Self-driving vehicle maker Nuro has secured government sign-off on the second generation of its toaster-like delivery bot. Called the R2, Nuro’s delivery vehicle has received crucial regulatory exemption that’ll allow the company to roll out and test 5,000 of its four-wheeled bots on public roads nationwide over the next two years. Testing will start in Houston, Texas, before expanding to other cities.
The dawn of a new regulatory age — Nuro’s announcement this week is precedent setting. The regulatory exemption is the first of its kind issued by the U.S. Department of Transportation (DOT) and the National Highway Traffic Safety Administration (NHTSA). One of the reasons Nuro’s secured the exemption is because the R2 is both driverless and passengerless, which removes many of the hurdles autonomous vehicles designed to ferry people have to overcome, like the need for side mirrors or conventional windshields.
Instead, the exemptions allow Nuro to use an energy-absorbing front panel in lieu of a windshield, always-on rear-view cameras, and to dispense with side mirrors entirely. Getting approval has been no small feat — Nuro’s been in discussions with the DOT for three years.
Nuro built its first-gen delivery bot, the R1, in-house. For the R2 it’s partnered with Michigan-based hardware maker Roush. The R2’s autonomous skills come from a combination of 360-degree overlapping cameras, lidar, short- and long-range radar, thermal imaging, and ultrasonics. It has a top speed of 25 MPH and temperature-controlled compartments for keeping groceries cold, or takeout hot.

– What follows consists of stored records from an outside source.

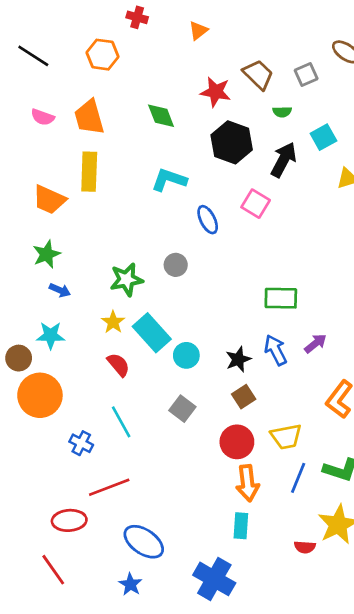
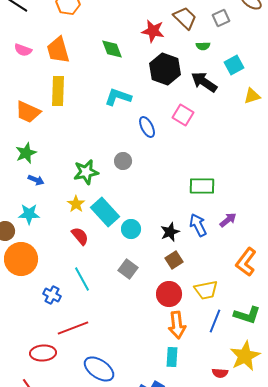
black arrow: (284, 160) -> (204, 82), turned -84

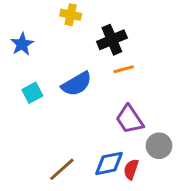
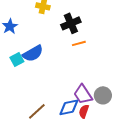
blue semicircle: (77, 84) -> (33, 53), moved
purple trapezoid: (130, 119) -> (83, 94), moved

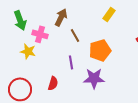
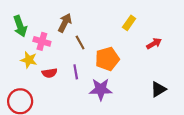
yellow rectangle: (109, 14) -> (129, 23), moved
red semicircle: (53, 83) -> (50, 73), moved, turned 64

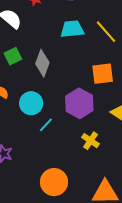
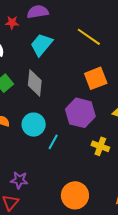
cyan trapezoid: (72, 29) -> (41, 45), moved, turned -30

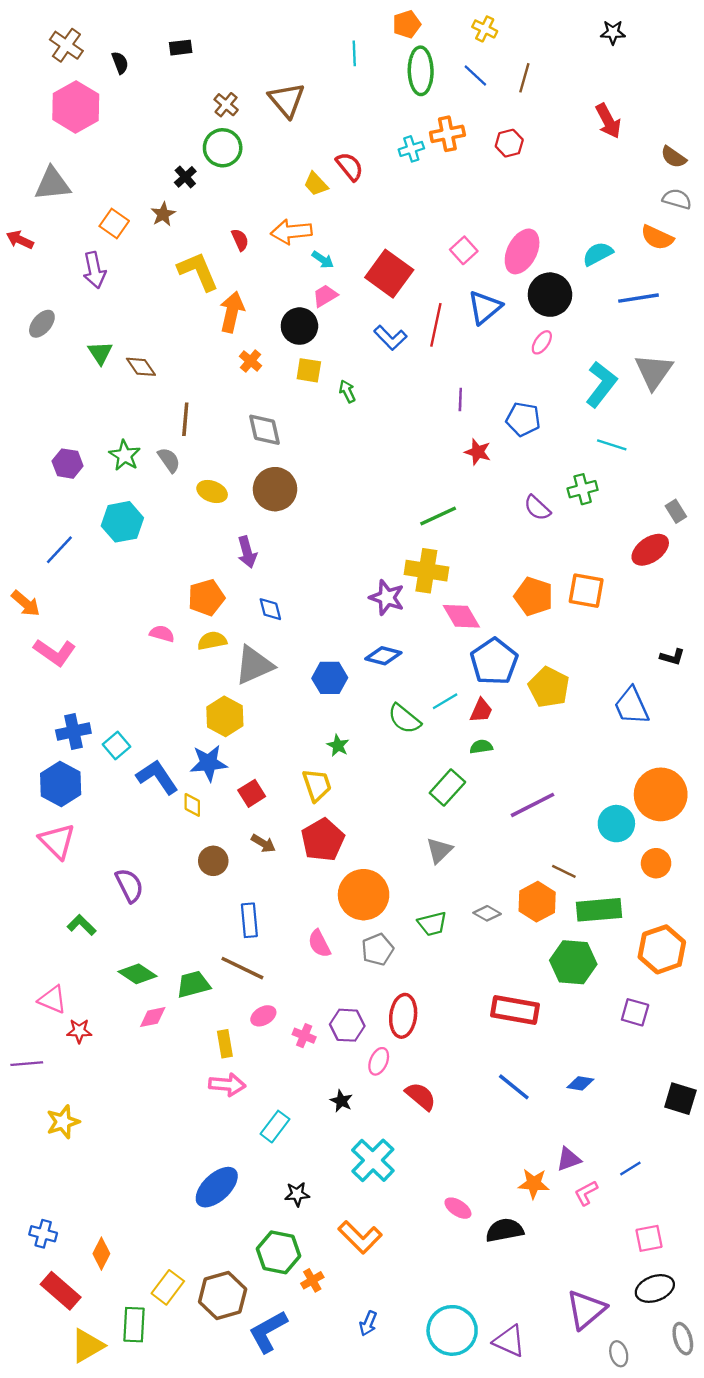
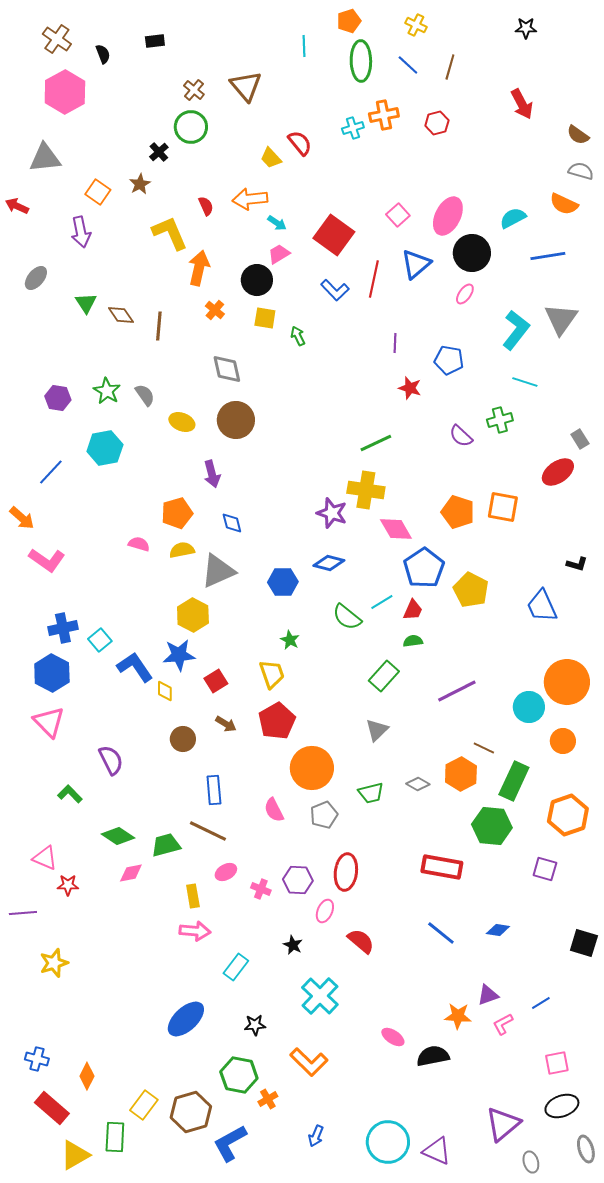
brown line: (185, 419) -> (159, 326), moved
green rectangle: (599, 910) -> (514, 781), turned -60

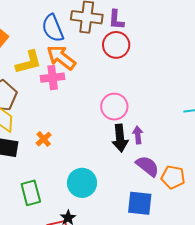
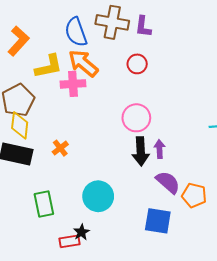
red circle: (116, 45) -> (137, 64), moved, size x0.7

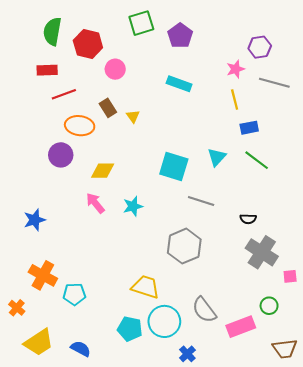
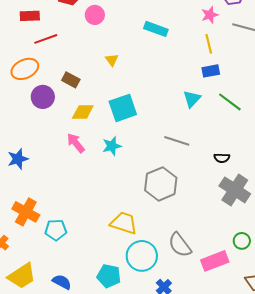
brown rectangle: (108, 108) -> (71, 80), moved, turned -30
orange ellipse: (80, 126) -> (25, 69), moved, turned -32
blue rectangle: (249, 128) -> (211, 71), moved
cyan square: (174, 166) -> (123, 108), moved, turned -36
cyan pentagon: (130, 329) -> (109, 276), moved

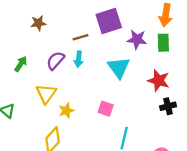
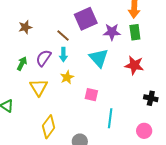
brown line: (81, 37) -> (63, 35), turned 64
green arrow: (21, 64) -> (22, 64), moved
black cross: (168, 106) -> (151, 98), moved, turned 32
yellow star: (66, 111) -> (67, 77), moved

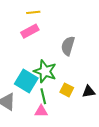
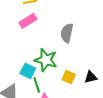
cyan square: (26, 81) -> (28, 71), size x0.7
green line: (43, 96) -> (37, 85), moved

New uses to come — Autonomous delivery vehicles like the R2 could potentially challenge supermarket delivery services from the likes of Amazon, and takeout delivery services like Seamless, DoorDash, and UberEats. But it could also prove a boon for companies that don’t yet have well-established delivery services, like pharmaceutical companies who might be able to deliver directly and securely to consumers.
If the R2’s narrow profile can cut down on traffic congestion while also managing to get a still-piping pizza to our front door we’re all for it. Not, you know, enough to move to Houston (no offense, Houston, you're just too hot), but we’ll welcome it with smiles and open wallets if it turns up in New York City.